Summary Table: HHV8/KSHV-Positive Lymphoproliferative Disorders and the Spectrum of Plasmablastic and Plasma Cell Neoplasms

HHV8+ MCD
 Castleman disease is classified according to the presence or absence of HHV8+
 HHV8+ MCD is a lymphoid, histiocytic, and plasma cell proliferation related to cytokine production, particularly viral interleukin 6
 Polyclonal plasmablasts with IgM λ light chain restriction are characteristically present in HHV8+ MCD
 Some cases are associated with plasmablastic aggregates (previously called microlymphomas), which, despite light chain restriction, are poly- or oligoclonal
HHV8+ DLBCL
 Usually but not always related to MCD
 In some cases, there may be evolution from MCD with plasmablastic aggregates to sheets of plasmablasts with tissue destruction and monoclonal expression of light chains
 Lymphomas express markers of terminal B-cell differentiation but are negative for EBV
HHV8+ GLPD
 Occurs in immunocompetent patients, EBV+, and may be monotypic κ or λ but polyclonal or oligoclonal (compared with EC-PEL, which is clonal)
PEL and PEL/EC-PEL
 PELs are negative for B-cell markers, but immunoglobulin gene rearrangements are positive, indicating a B-cell genotype
 Usually but not always associated with HIV infection
 Not all PELs present as effusions, and cases have been reported in the space surrounding breast implants, CSF, and peripheral blood
 PELs are HHV8+ by definition, and EBV is present in about 75% of cases, particularly those associated with HIV
 PELs express markers of terminal B-cell differentiation (MUM1, Blimp1)
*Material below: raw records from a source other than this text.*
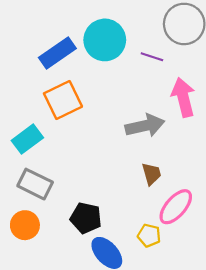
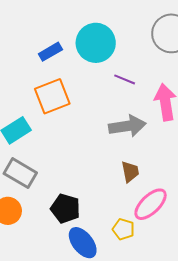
blue rectangle: (57, 53) -> (50, 52), size x0.7
purple line: (152, 57) -> (125, 79), moved

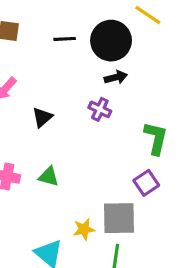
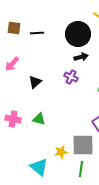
black line: (65, 39) -> (37, 33), moved

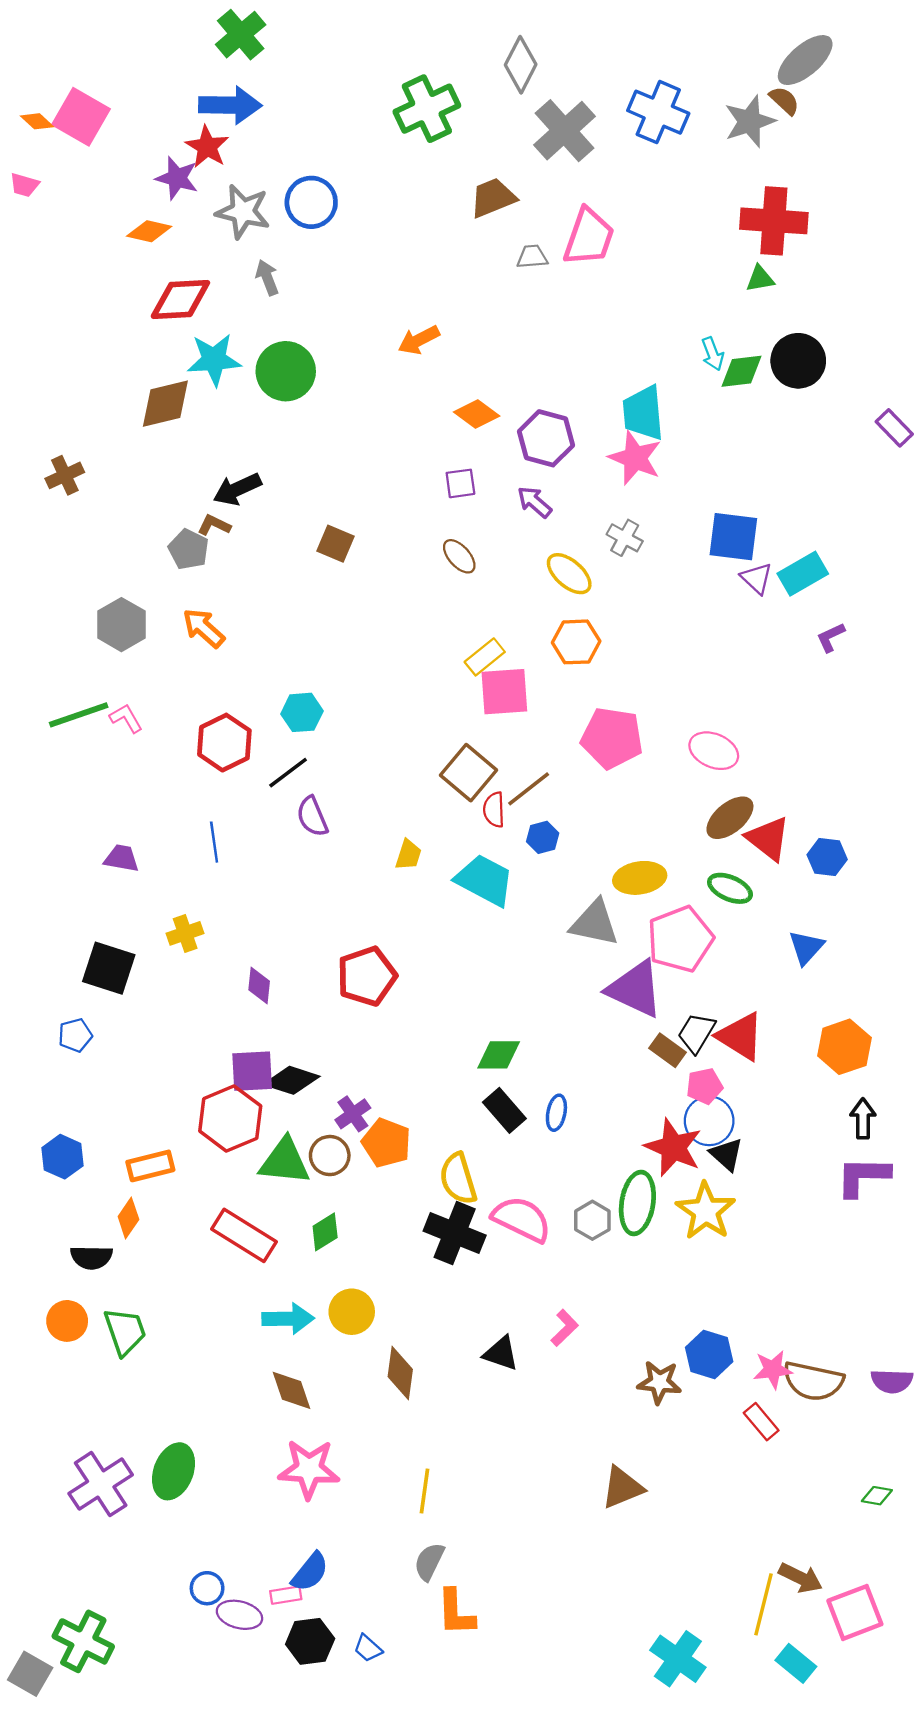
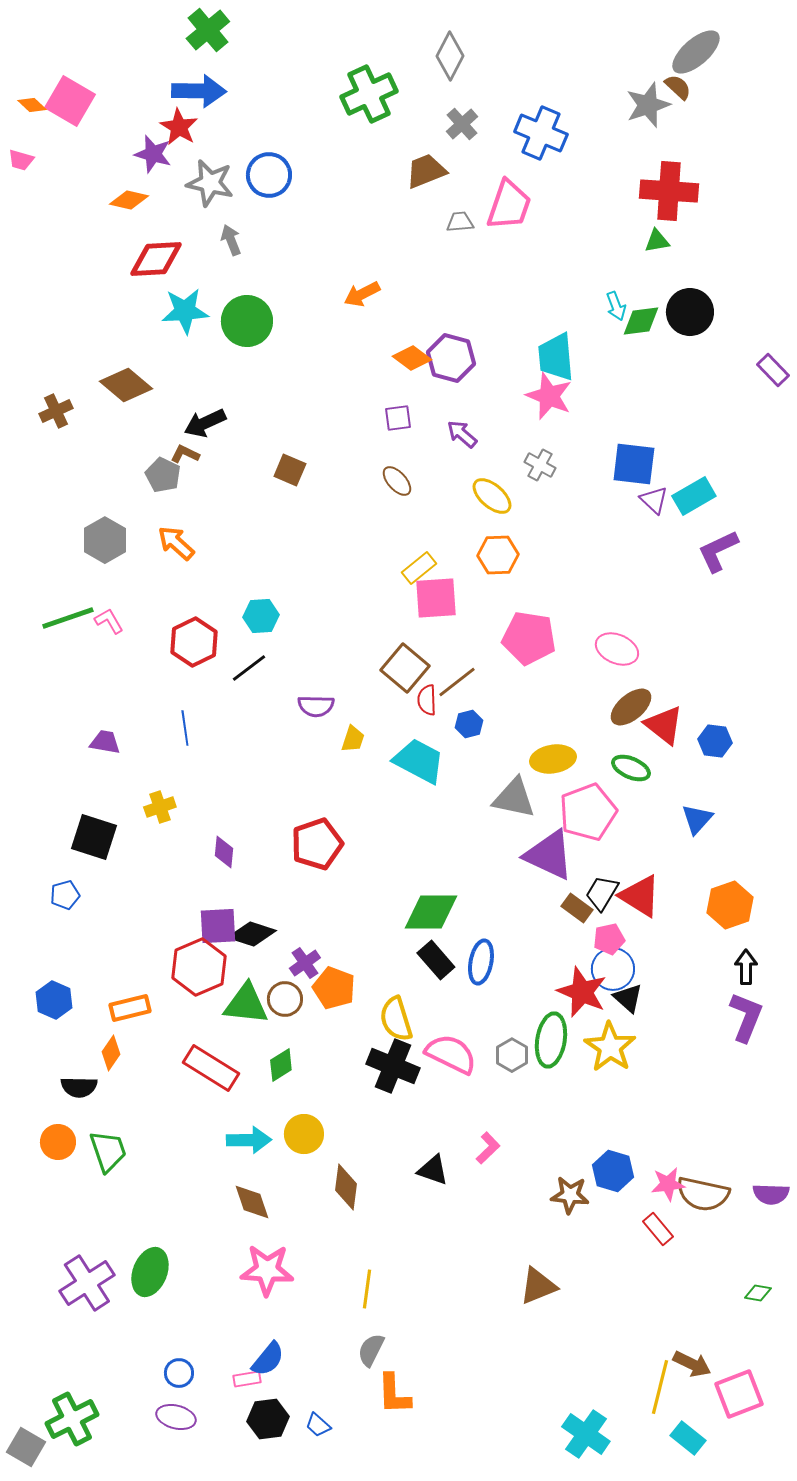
blue cross: (658, 112) -> (541, 133), moved
gray cross: (565, 131) -> (462, 124), moved, size x0.6
brown diamond: (165, 404) -> (126, 385), moved, turned 54
purple hexagon: (546, 438) -> (451, 358), moved
purple L-shape: (831, 637) -> (718, 551), size x1.6
purple semicircle: (312, 817) -> (316, 706), moved, turned -66
green diamond: (499, 1055) -> (431, 912), size x1.4
blue ellipse: (556, 1113) -> (481, 962), size x1.4
purple L-shape: (863, 1176) -> (746, 1017), turned 111
purple ellipse: (239, 1615) -> (176, 1417), moved
green cross: (83, 1641) -> (72, 1419), turned 36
 Not all effusions are PELs, and other HHV8– lymphomas can present as effusions
Effusion-based DLBCL HHV8–
 May be seen with longstanding chronic inflammation and associated with EBV as in cases of PAL
 Similar lymphomas occur in patients with medical conditions leading to fluid overload such as liver disease and ascites
 Unlike cases of PEL, most express B-cell markers
Plasma cell neoplasms associated with immunodeficiency
 Spectrum ranges from marginal zone–like lymphoma to plasmacytoma to plasmablastic lymphoma and plasma cell leukemia, sometimes in the same patient
 Plasmablastic lymphomas differ in different settings (immunocompetent vs HIV vs PTLD)
 Clinical features are important in making the correct diagnosis
 EBV and MYC are variably involved in different immunodeficiency settings
 CD56, CD117, and myeloma FISH are helpful in separating blastic myeloma from plasmablastic lymphoma
PL in the immunodeficiency and nonimmunodeficiency setting
 Phenotype is important for the definition, generally negative for CD20 and positive for CD138, CD38, and IRF4/MUM1
 Although the oral cavity is a common site of presentation, particularly in association with HIV, PL may occur at other sites
 In the non-HIV population, plasmablastic lymphoma has a more variable appearance and clinical presentation
 Cases with marked plasmacytic differentiation may resemble plasmablastic myeloma and be difficult to differentiate, even with clinical information
 EBV is positive in most cases, particularly in patients with AIDS, and MYC translocations are seen in over 50% of cases

CSF, cerebrospinal fluid; DLBCL, diffuse large B-cell lymphoma; EBV, Epstein-Barr virus; EC-PEL, extracavitary primary effusion lymphoma; FISH, fluorescence in situ hybridization; GLPD, germinotropic lymphoproliferative disorder; HHV8, human herpes virus 8; HIV, human immunodeficiency virus; IRF4, interferon regulatory factor 4; MCD, multicentric Castleman disease; PAL, pyothorax-associated lymphoma; PEL, primary effusion lymphoma; PL, plasmablastic lymphoma; PTLD, posttransplant lymphoproliferative disorder.